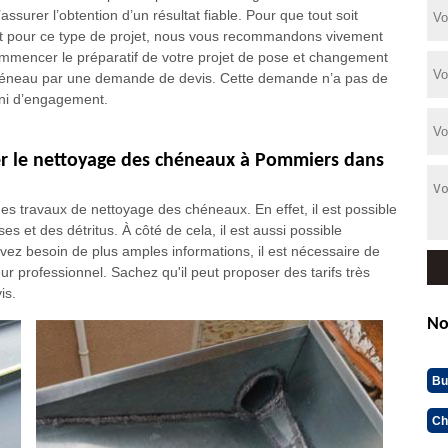
’assurer l’obtention d’un résultat fiable. Pour que tout soit
it pour ce type de projet, nous vous recommandons vivement
mmencer le préparatif de votre projet de pose et changement
éneau par une demande de devis. Cette demande n’a pas de
, ni d’engagement.
uer le nettoyage des chéneaux à Pommiers dans
s travaux de nettoyage des chéneaux. En effet, il est possible
s et des détritus. À côté de cela, il est aussi possible
avez besoin de plus amples informations, il est nécessaire de
ur professionnel. Sachez qu'il peut proposer des tarifs très
is.
No
Bu
Ch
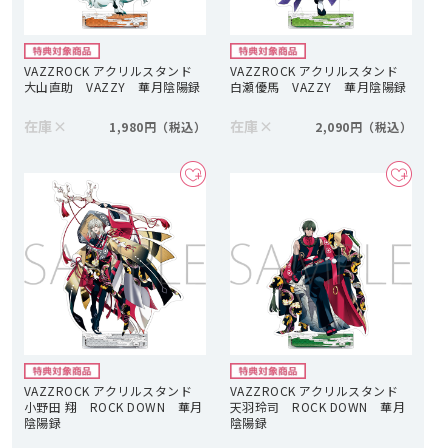
VAZZROCK アクリルスタンド
VAZZROCK アクリルスタンド
大山直助 VAZZY 華月陰陽録
白瀬優馬 VAZZY 華月陰陽録
在庫
×
在庫
×
1,980円
2,090円
VAZZROCK アクリルスタンド
VAZZROCK アクリルスタンド
小野田 翔 ROCK DOWN 華月
天羽玲司 ROCK DOWN 華月
陰陽録
陰陽録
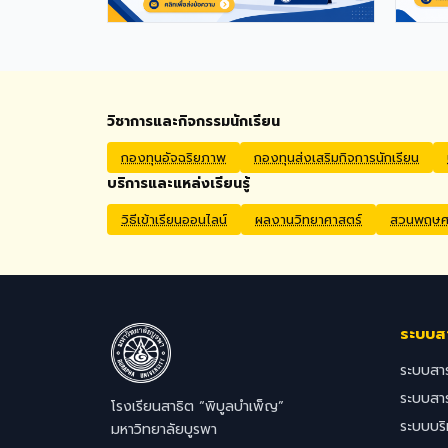
Permit extensions Private Health
Insurance cover Qualifications
Bachelor's degree in Mathematics,
English, Science, Social Studies,
PE, Arts, or a related field. Native
English Speakers or Non-Native
วิชาการและกิจกรรมนักเรียน
English Speakers with a verified
TOEIC score of at least 785. Prior
กองทุนอัจฉริยภาพ
กองทุนส่งเสริมกิจการนักเรียน
teaching experience is preferred.
บริการและแหล่งเรียนรู้
Application Process Interested
candidates should submit their
วิธีเข้าเรียนออนไลน์
ผลงานวิทยาศาสตร์
สวนพฤษศา
CV, passport copy, degree
certificates, relevant
transcripts/documents, and a
brief video introduction via email
to hr@satit.buu.ac.th
ระบบส
ระบบสา
ระบบสา
โรงเรียนสาธิต “พิบูลบำเพ็ญ”
ระบบบร
มหาวิทยาลัยบูรพา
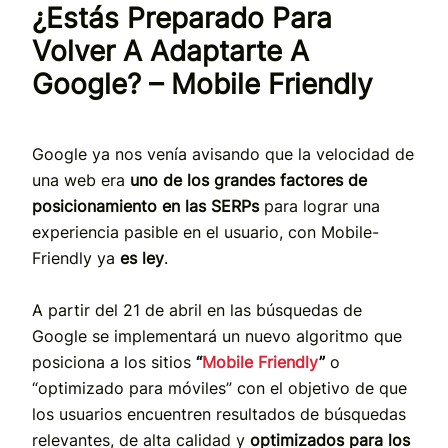
¿Estás Preparado Para
Volver A Adaptarte A
Google? – Mobile Friendly
Google ya nos venía avisando que la velocidad de
una web era
uno de los grandes factores de
posicionamiento en las SERPs
para lograr una
experiencia pasible en el usuario, con Mobile-
Friendly ya
es
ley
.
A partir del 21 de abril en las búsquedas de
Google se implementará un nuevo algoritmo que
posiciona a los sitios
“
Mobile Friendly
”
o
“optimizado para móviles” con el objetivo de que
los usuarios encuentren resultados de búsquedas
relevantes, de alta calidad y
optimizados para los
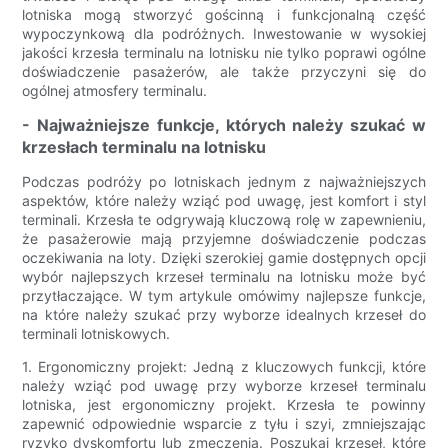
lotniska mogą stworzyć gościnną i funkcjonalną część
wypoczynkową dla podróżnych. Inwestowanie w wysokiej
jakości krzesła terminalu na lotnisku nie tylko poprawi ogólne
doświadczenie pasażerów, ale także przyczyni się do
ogólnej atmosfery terminalu.
- Najważniejsze funkcje, których należy szukać w
krzesłach terminalu na lotnisku
Podczas podróży po lotniskach jednym z najważniejszych
aspektów, które należy wziąć pod uwagę, jest komfort i styl
terminali. Krzesła te odgrywają kluczową rolę w zapewnieniu,
że pasażerowie mają przyjemne doświadczenie podczas
oczekiwania na loty. Dzięki szerokiej gamie dostępnych opcji
wybór najlepszych krzeseł terminalu na lotnisku może być
przytłaczające. W tym artykule omówimy najlepsze funkcje,
na które należy szukać przy wyborze idealnych krzeseł do
terminali lotniskowych.
1. Ergonomiczny projekt: Jedną z kluczowych funkcji, które
należy wziąć pod uwagę przy wyborze krzeseł terminalu
lotniska, jest ergonomiczny projekt. Krzesła te powinny
zapewnić odpowiednie wsparcie z tyłu i szyi, zmniejszając
ryzyko dyskomfortu lub zmęczenia. Poszukaj krzeseł, które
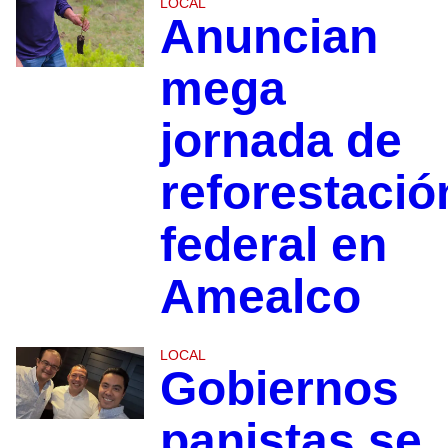
LOCAL
Anuncian
mega
jornada de
reforestació
federal en
Amealco
LOCAL
Gobiernos
panistas se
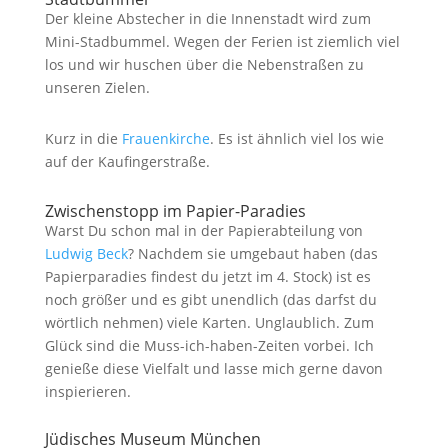
Der kleine Abstecher in die Innenstadt wird zum
Mini-Stadbummel. Wegen der Ferien ist ziemlich viel
los und wir huschen über die Nebenstraßen zu
unseren Zielen.
Kurz in die
Frauenkirche
. Es ist ähnlich viel los wie
auf der Kaufingerstraße.
Zwischenstopp im Papier-Paradies
Warst Du schon mal in der Papierabteilung von
Ludwig Beck
? Nachdem sie umgebaut haben (das
Papierparadies findest du jetzt im 4. Stock) ist es
noch größer und es gibt unendlich (das darfst du
wörtlich nehmen) viele Karten. Unglaublich. Zum
Glück sind die Muss-ich-haben-Zeiten vorbei. Ich
genieße diese Vielfalt und lasse mich gerne davon
inspierieren.
Jüdisches Museum München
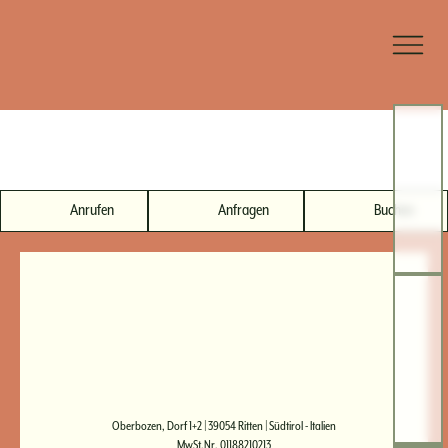
Anrufen
Anfragen
Buchen
Oberbozen, Dorf 1+2 | 39054 Ritten | Südtirol - Italien
MwSt.Nr. 01188210213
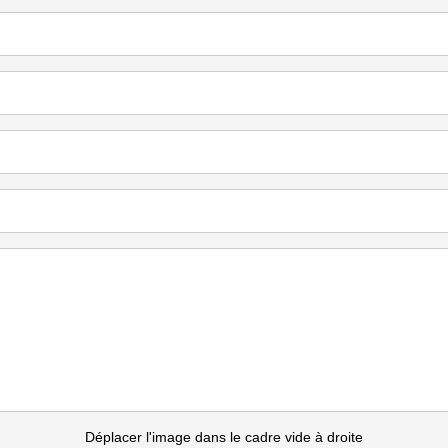
Déplacer l'image dans le cadre vide à droite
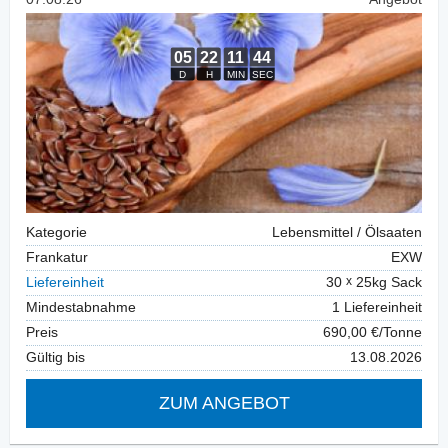
Kategorie
Lebensmittel / Ölsaaten
Frankatur
EXW
Liefereinheit
30
25kg Sack
Mindestabnahme
1 Liefereinheit
Preis
690,00 €/Tonne
Gültig bis
13.08.2026
ZUM ANGEBOT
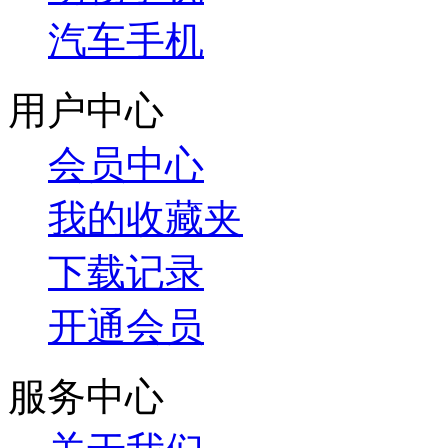
汽车手机
用户中心
会员中心
我的收藏夹
下载记录
开通会员
服务中心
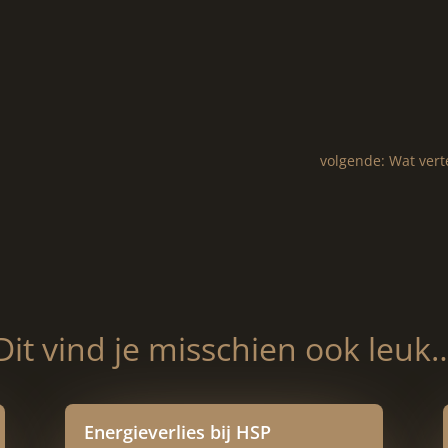
!
volgende: Wat vert
Dit vind je misschien ook leuk
Energieverlies bij HSP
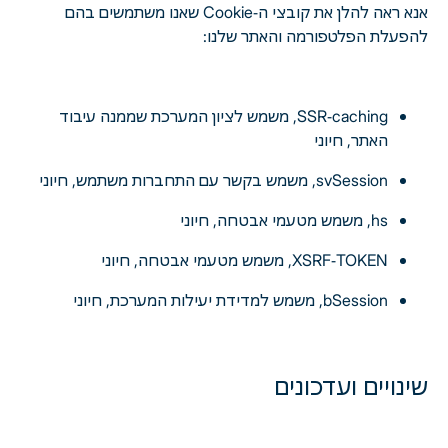
אנא ראה להלן את קובצי ה-Cookie שאנו משתמשים בהם
להפעלת הפלטפורמה והאתר שלנו:
SSR-caching, משמש לציון המערכת שממנה עיבוד
האתר, חיוני
svSession, משמש בקשר עם התחברות משתמש, חיוני
hs, משמש מטעמי אבטחה, חיוני
XSRF-TOKEN, משמש מטעמי אבטחה, חיוני
bSession, משמש למדידת יעילות המערכת, חיוני
שינויים ועדכונים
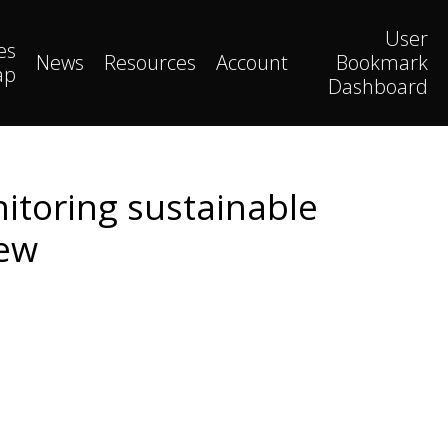
User
es
News
Resources
Account
Bookmark
ap
Dashboard
toring sustainable
iew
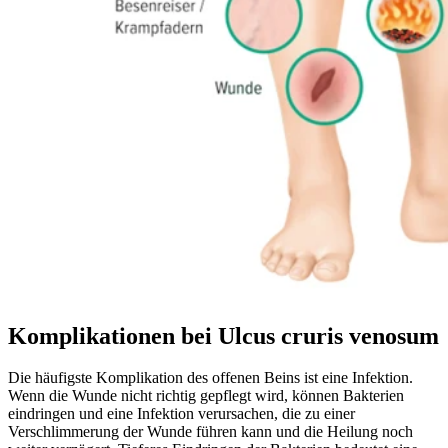
Komplikationen bei Ulcus cruris venosum
Die häufigste Komplikation des offenen Beins ist eine Infektion.
Wenn die Wunde nicht richtig gepflegt wird, können Bakterien
eindringen und eine Infektion verursachen, die zu einer
Verschlimmerung der Wunde führen kann und die Heilung noch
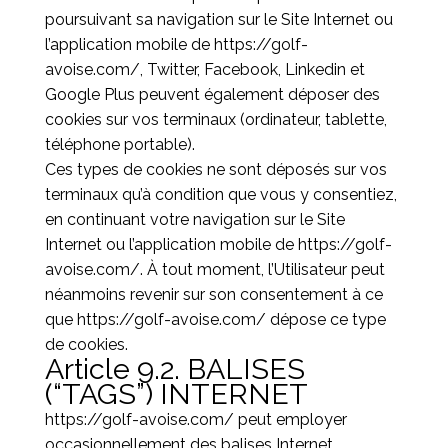
poursuivant sa navigation sur le Site Internet ou
l’application mobile de
https://golf-
avoise.com/
, Twitter, Facebook, Linkedin et
Google Plus peuvent également déposer des
cookies sur vos terminaux (ordinateur, tablette,
téléphone portable).
Ces types de cookies ne sont déposés sur vos
terminaux qu’à condition que vous y consentiez,
en continuant votre navigation sur le Site
Internet ou l’application mobile de
https://golf-
avoise.com/
. À tout moment, l’Utilisateur peut
néanmoins revenir sur son consentement à ce
que
https://golf-avoise.com/
dépose ce type
de cookies.
Article 9.2. BALISES
(“TAGS”) INTERNET
https://golf-avoise.com/
peut employer
occasionnellement des balises Internet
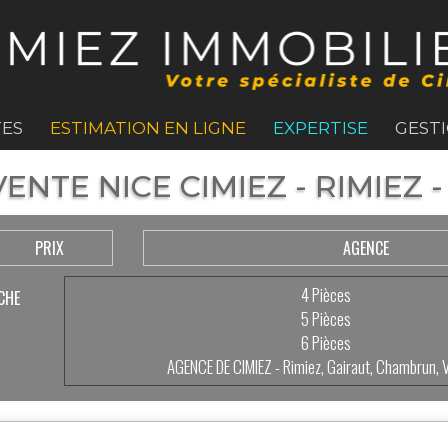
ES
ESTIMATION EN LIGNE
EXPERTISE
GEST
ENTE NICE CIMIEZ - RIMIEZ
PRIX
AGENCE
4 Pièces
CHE
5 Pièces
6 Pièces
AGENCE DE CIMIEZ - Rimiez, Gairaut, Chambrun, 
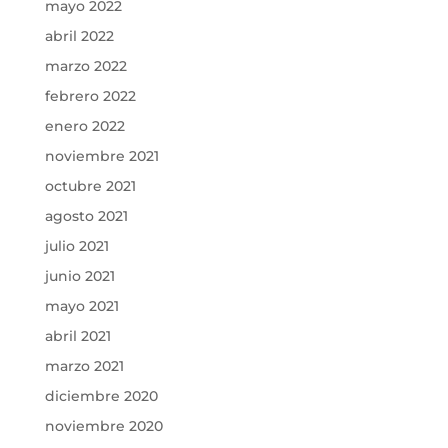
mayo 2022
abril 2022
marzo 2022
febrero 2022
enero 2022
noviembre 2021
octubre 2021
agosto 2021
julio 2021
junio 2021
mayo 2021
abril 2021
marzo 2021
diciembre 2020
noviembre 2020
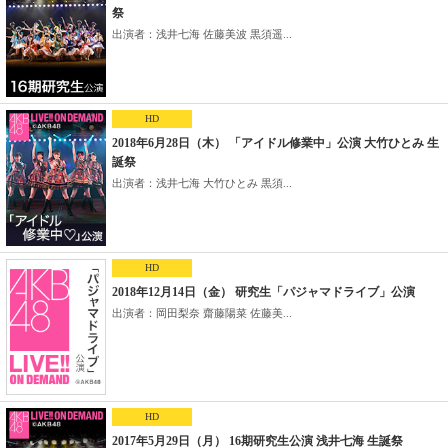
祭
出演者：浅井七海 佐藤美波 黒須遥...
HD
2018年6月28日（木） 「アイドル修業中」公演 大竹ひとみ 生
誕祭
出演者：浅井七海 大竹ひとみ 黒須...
HD
2018年12月14日（金） 研究生「パジャマドライブ」公演
出演者：岡田梨奈 齋藤陽菜 佐藤美...
HD
2017年5月29日（月） 16期研究生公演 浅井七海 生誕祭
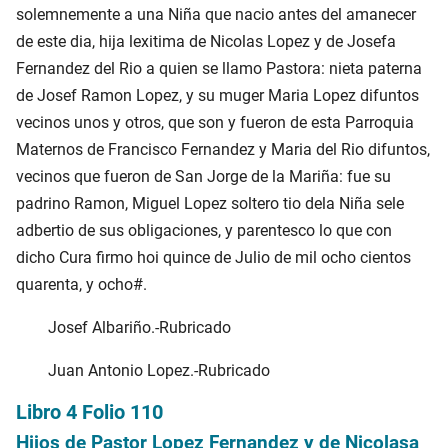
solemnemente a una Niña que nacio antes del amanecer
de este dia, hija lexitima de Nicolas Lopez y de Josefa
Fernandez del Rio a quien se llamo Pastora: nieta paterna
de Josef Ramon Lopez, y su muger Maria Lopez difuntos
vecinos unos y otros, que son y fueron de esta Parroquia
Maternos de Francisco Fernandez y Maria del Rio difuntos,
vecinos que fueron de San Jorge de la Mariña: fue su
padrino Ramon, Miguel Lopez soltero tio dela Niña sele
adbertio de sus obligaciones, y parentesco lo que con
dicho Cura firmo hoi quince de Julio de mil ocho cientos
quarenta, y ocho#.
Josef Albariño.-Rubricado
Juan Antonio Lopez.-Rubricado
Libro 4 Folio 110
Hijos de Pastor Lopez Fernandez y de Nicolasa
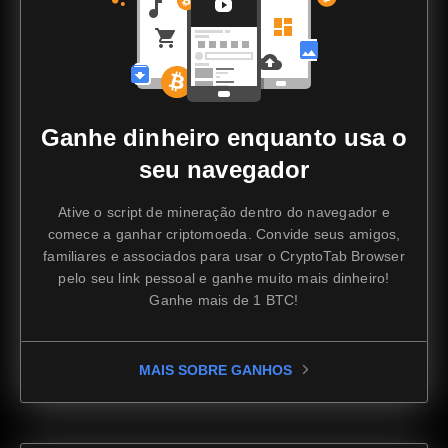
Ganhe dinheiro enquanto usa o
seu navegador
Ative o script de mineração dentro do navegador e
comece a ganhar criptomoeda. Convide seus amigos,
familiares e associados para usar o CryptoTab Browser
pelo seu link pessoal e ganhe muito mais dinheiro!
Ganhe mais de 1 BTC!
MAIS SOBRE GANHOS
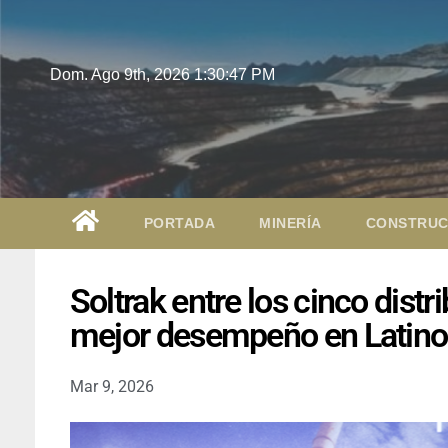
Dom. Ago 9th, 2026
1:30:48 PM
PORTADA
MINERÍA
CONSTRUC
Soltrak entre los cinco dist
mejor desempeño en Latin
Mar 9, 2026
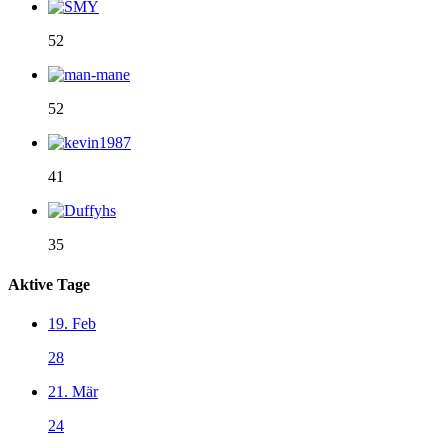
52
52
41
35
Aktive Tage
19. Feb
28
21. Mär
24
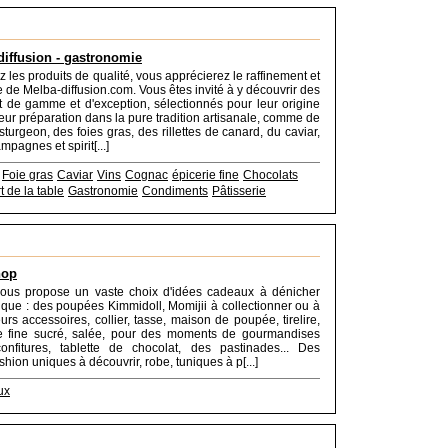
diffusion - gastronomie
 les produits de qualité, vous apprécierez le raffinement et
re de Melba-diffusion.com. Vous êtes invité à y découvrir des
t de gamme et d'exception, sélectionnés pour leur origine
 leur préparation dans la pure tradition artisanale, comme de
esturgeon, des foies gras, des rillettes de canard, du caviar,
mpagnes et spirit[...]
Foie gras
Caviar
Vins
Cognac
épicerie fine
Chocolats
t de la table
Gastronomie
Condiments
Pâtisserie
hop
ous propose un vaste choix d'idées cadeaux à dénicher
ique : des poupées Kimmidoll, Momijii à collectionner ou à
leurs accessoires, collier, tasse, maison de poupée, tirelire,
ie fine sucré, salée, pour des moments de gourmandises
nfitures, tablette de chocolat, des pastinades... Des
hion uniques à découvrir, robe, tuniques à p[...]
ux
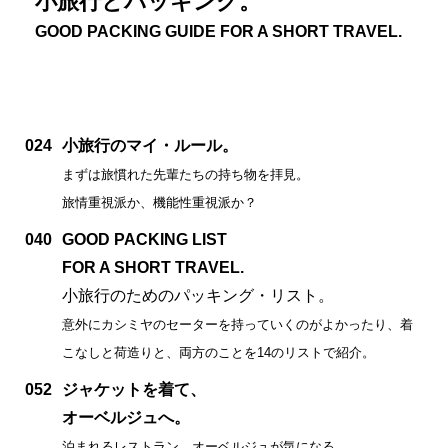
小旅行とパッキング。
GOOD PACKING GUIDE FOR A SHORT TRAVEL.
024
小旅行のマイ・ルール。
まずは旅慣れた先輩たちの持ち物を拝見。
旅情重視派か、機能性重視派か？
040
GOOD PACKING LIST
FOR A SHORT TRAVEL.
小旅行のためのパッキング・リスト。
意外にカシミヤのセーターを持っていくのがよかったり、着
こなしと荷造りと、両方のことを14のリストで紹介。
052
ジャケットを着て、
オーベルジュへ。
泊まれるレストラン、オーベルジュが気になる。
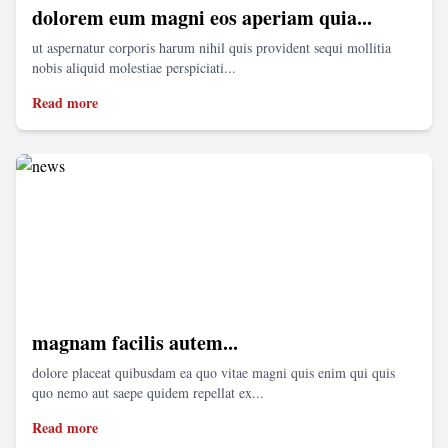
dolorem eum magni eos aperiam quia...
ut aspernatur corporis harum nihil quis provident sequi mollitia
nobis aliquid molestiae perspiciati...
Read more
magnam facilis autem...
dolore placeat quibusdam ea quo vitae magni quis enim qui quis
quo nemo aut saepe quidem repellat ex...
Read more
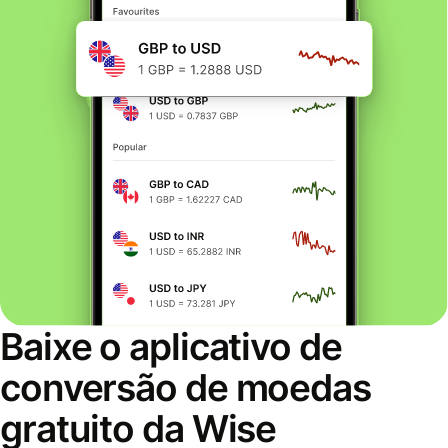
Baixe o aplicativo de
conversão de moedas
gratuito da Wise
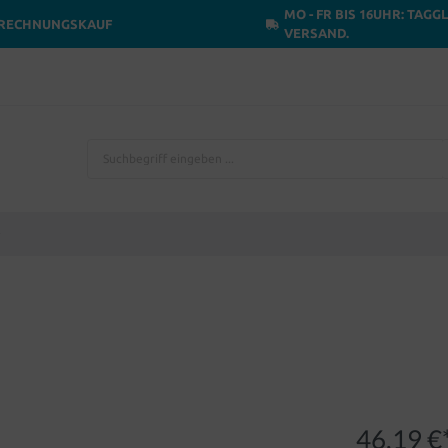
MO - FR BIS 16UHR: TAGG
RECHNUNGSKAUF
VERSAND.
46,19 €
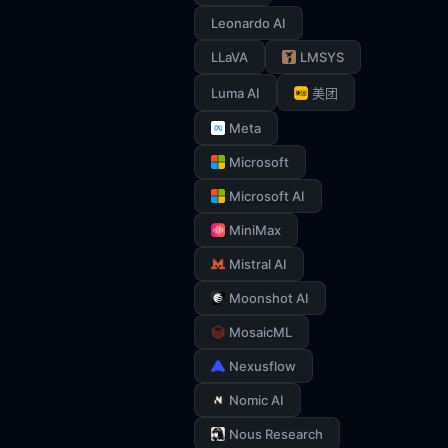
Leonardo AI
LLaVA
LMSYS
Luma AI
美团
Meta
Microsoft
Microsoft AI
MiniMax
Mistral AI
Moonshot AI
MosaicML
Nexusflow
Nomic AI
Nous Research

◆ **What you should do**: What is the number of lines in the records that contain "dinheiro"? Answer with it alone.

◆ **Reply to the exercise**: 2